Message 51 of 51 (531717)
10-19-2009 1:21 PM
Reply to: Message 48 by Arphy
10-19-2009 6:21 AM


"Historical" writings
My main point here was not if the information is accurate or not, but about the way that information is presented. Genesis presents itself as a historical narrative as do many news-stories irrespective of their accuracy.
But so does the vast amount of fictional writing, all myths, all creation stories, etc. It's the way we tell stories. Using the voice of the authro doesn't do anything to indicate whether the story is supposed to be considered "true" or not, nor does it help us suss out what the author and intended audience got out of reading it versus what we get out of it now.
A good example is Lord of the Rings. JRR Tolkien came up with an entire creation story, complete with battles between heavenly hosts, good/evil, heroes and demons, etc. He came up with races and languages and back stories so complex and detailed and interwoven with each other, it seems all but impossible to believe he's just making it up. It's told in a historical way, detialing who, what, when, where, why, and often, how. It has been interpreted many times since it was written. First, it was interpreted as an attack on the wars of Tolkien's experience (World War One). It was trotted out again during World War Two as anathema to Nazism and fascism. The hippies embraced it as an attack on conformity and promoting civil rights and freedoms. More recently, it has been touted as an ecological book, attacking the destruction of the natural world and deforrestation.

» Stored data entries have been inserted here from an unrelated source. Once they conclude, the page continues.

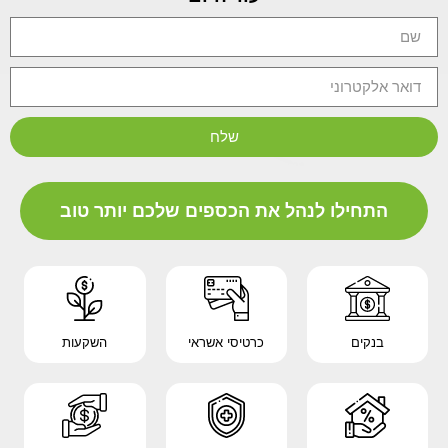
שלח
התחילו לנהל את הכספים שלכם יותר טוב
בנקים
כרטיסי אשראי
השקעות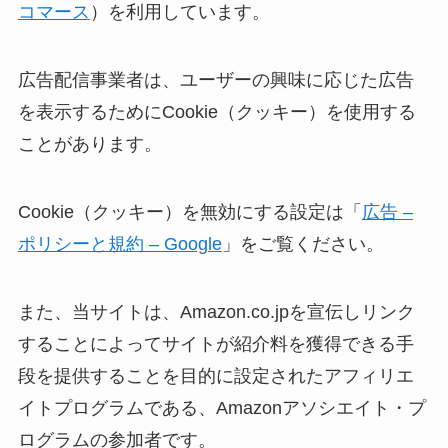
コマース
）を利用しています。
広告配信事業者は、ユーザーの興味に応じた広告
を表示するためにCookie（クッキー）を使用する
ことがあります。
Cookie（クッキー）を無効にする設定は「
広告 –
ポリシーと規約 – Google
」をご覧ください。
また、当サイトは、Amazon.co.jpを宣伝しリンク
することによってサイトが紹介料を獲得できる手
段を提供することを目的に設定されたアフィリエ
イトプログラムである、Amazonアソシエイト・プ
ログラムの参加者です。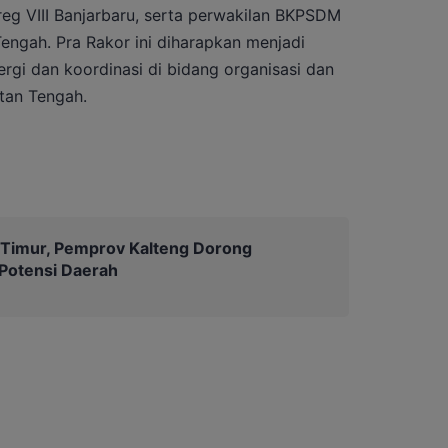
g VIII Banjarbaru, serta perwakilan BKPSDM
engah. Pra Rakor ini diharapkan menjadi
ergi dan koordinasi di bidang organisasi dan
tan Tengah.
 Timur, Pemprov Kalteng Dorong
otensi Daerah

The point is, the stories were written a bed-time stories for his children and because of a bet between Tolkien and C.S. Lewis. (Narnia came out of that bet as well.) What other statements Tolkien wanted to make are mostly lost to history or his family. People have written theses, books, and entire curricula on it, and most of them disagree. In less than a century, we have many, amny interpretations, all of them supposedly saying exactly what the people of the time wanted it to say. If the book were not intentionally marketed and sold as fiction, it would be very easy to see people accepting it as actual religion, in fact, some still do. If we were to come back in 2,000 years, how many interpretations and ideas would you expect to find...all from one story, written in a "historical" mode.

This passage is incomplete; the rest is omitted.